WORK INSTRUCTION | Could you transcribe the records below exactly, leaving out every picture?

[Stored data entries]
►

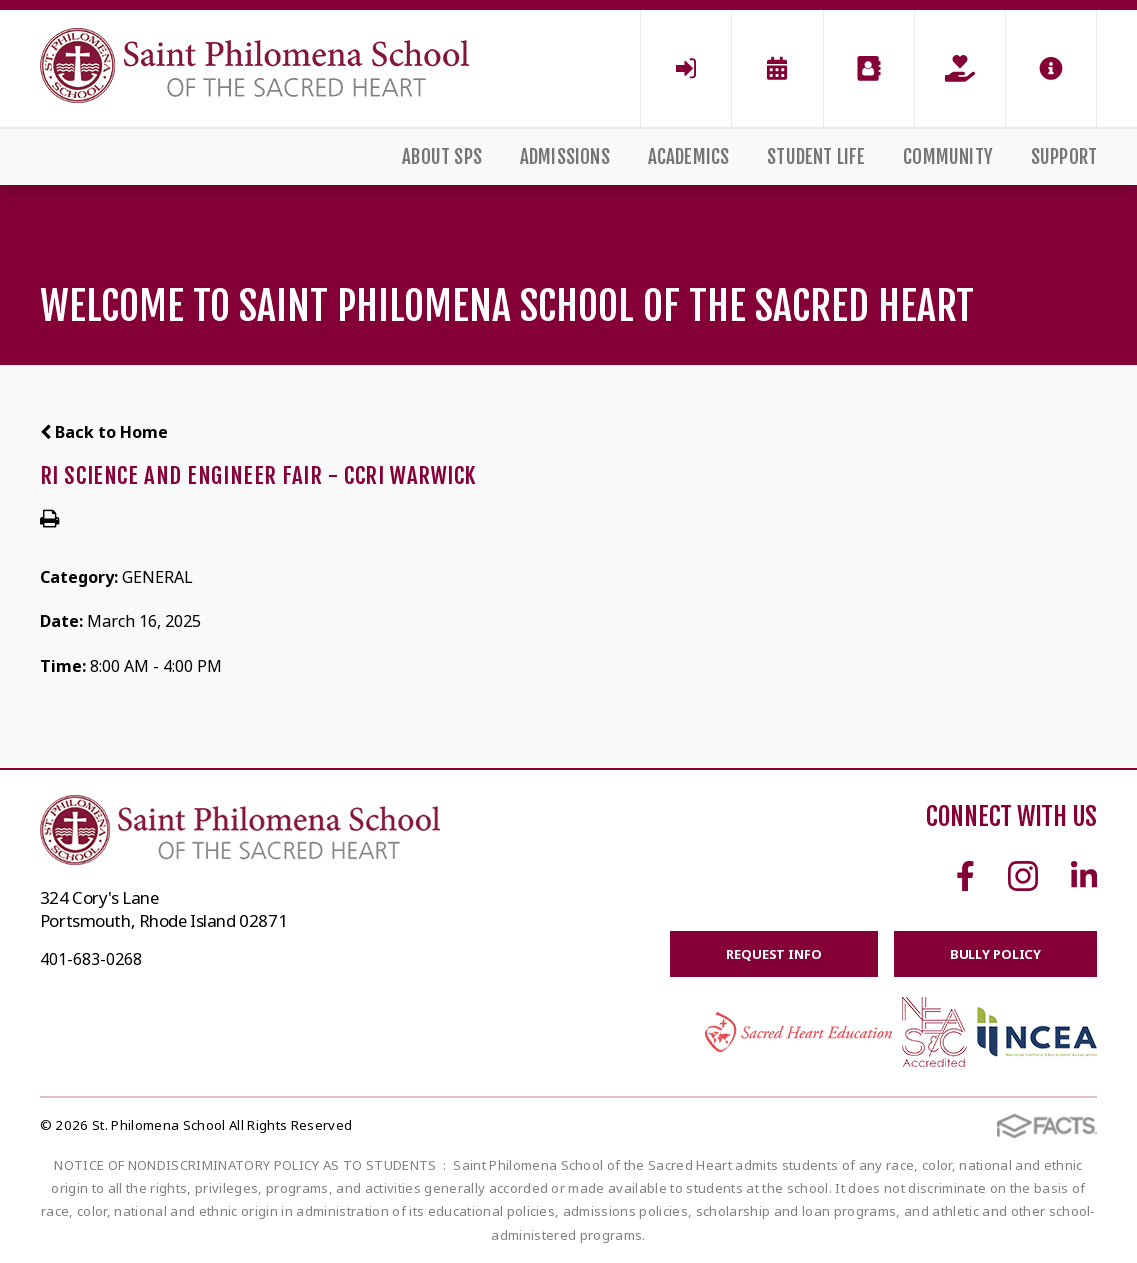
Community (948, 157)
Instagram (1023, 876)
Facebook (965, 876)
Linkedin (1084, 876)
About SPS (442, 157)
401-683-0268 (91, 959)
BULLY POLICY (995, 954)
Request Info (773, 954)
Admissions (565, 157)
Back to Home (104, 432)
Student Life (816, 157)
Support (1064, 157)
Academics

◄

ANSWER FOR THE TASK |
Community (948, 157)
Instagram (1023, 876)
Facebook (965, 876)
Linkedin (1084, 876)
About SPS (442, 157)
401-683-0268 (91, 959)
BULLY POLICY (995, 954)
Request Info (773, 954)
Admissions (565, 157)
Back to Home (104, 432)
Student Life (816, 157)
Support (1064, 157)
Academics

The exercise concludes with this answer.